Il viaggio a 500 euro. Grazie all’aiuto di una traduttrice, i carabinieri hanno appreso che i cittadini siriani, la maggior parte sprovvisti di documento di identità, sono scappati dalla guerra nel loro paese tre giorni fa. Dalla Turchia sono arrivati in Grecia e poi a Bari, dove hanno trovato ad attenderli un grosso Tir che li avrebbe dovuti portare in Germania. Alcuni di loro sono laureati, altri no, ma tutti, compresi i 29 che hanno fatto perdere le loro tracce, hanno pagato 500 euro per affrontare il lungo viaggio della speranza. L’autista del mezzo, però, li fa scendere all’improvviso in una piazzola dell’autostrada, senza dire loro di trovarsi ancora in Italia. Agli abitanti di Case di Trento alcuni di loro hanno raccontato, in un inglese stentato, di non sapere dove si trovano, di non avere più nulla in Siria, perché le bombe hanno fatto saltare le case, e che alcuni parenti li stavano aspettando in Germania. «Non è la prima volta che un camion abbandona qui dei clandestini», dichiara un residente, «Ma abbiamo capito tutti, guardandoli, che si trattava di disperati. Vedendo le pattuglie si sono sparpagliati per i campi di granturco, alcuni si sono diretti verso Mosciano, alcuni verso Giulianova. Si muovevano correndo a gruppi di 5, 10 persone».
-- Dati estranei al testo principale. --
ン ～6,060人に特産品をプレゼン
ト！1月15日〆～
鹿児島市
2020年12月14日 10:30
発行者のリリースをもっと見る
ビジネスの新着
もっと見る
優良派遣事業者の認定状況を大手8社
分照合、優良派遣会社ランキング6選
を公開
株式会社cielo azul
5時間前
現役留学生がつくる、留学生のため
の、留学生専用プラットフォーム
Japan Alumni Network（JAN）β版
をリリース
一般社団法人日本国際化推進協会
La macchina dei soccorsi.Giulianova, per una notte, è diventata una piccola Lampedusa. Contattati, il sindaco Francesco Mastromauro e il vicesindaco Gabriele Filipponi hanno messo a disposizione il centro polivalente dell’Annunziata per ospitare i 21 profughi per la notte. «Uno di loro si è sentito male in caserma», racconta Claudio Lamolinara, responsabile del nucleo sommozzatori della Croce Rossa, «ed è intervenuto un medico, ma nulla di grave. Non mangiavano da giorni così, grazie alla ditta Pap, li abbiamo sfamati (hanno chiesto il pesce perché sono tutti musulmani) e abbiamo procurato loro delle brandine per la notte. Il sindaco ha messo a disposizione anche le docce del campo Castrum per farli lavare. Siamo stati con loro fino alle 4 del mattino. Sono emergenze che ogni volontario è preparato ad affrontare. Molti di noi hanno partecipato a operazioni molto più grandi tipo Lampedusa o in guerra, quindi sappiamo come agire. Lo scenario più drammatico, per loro, comincia adesso che dovranno andarsene: non vogliono restare e non possono tornare in Siria, da dove sono fuggiti».
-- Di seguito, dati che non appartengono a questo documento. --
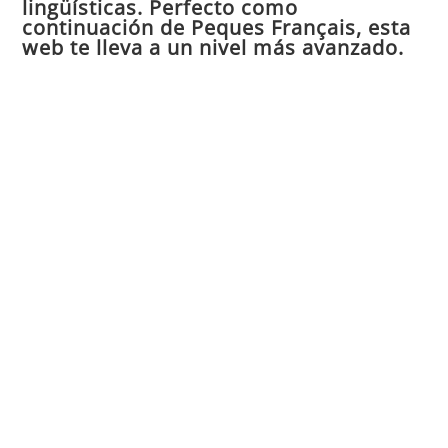
lingüísticas. Perfecto como
continuación de Peques Français, esta
bú
web te lleva a un nivel más avanzado.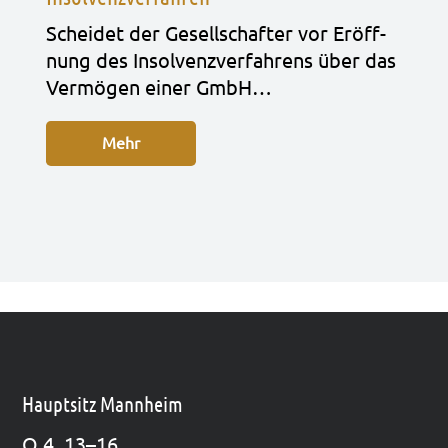
Schei­det der Gesell­schaf­ter vor Eröff­
nung des Insol­venz­ver­fah­rens über das
Ver­mö­gen einer GmbH…
Mehr
Hauptsitz Mannheim
O 4, 13–16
Nessun asilo politico. I provvedimenti di espulsione, emanati a carico dei profughi siriani dalla questura di Teramo, sono già stati notificati, visto che nessuno di loro ha chiesto asilo politico. Già nel primo pomeriggio di ieri, i clandestini, ad eccezione del minorenne che è rimasto in caserma, hanno preso il treno dalla stazione di Giulianova, muniti di regolare biglietto, per Ancona, da dove prenderanno poi la coincidenza per Milano.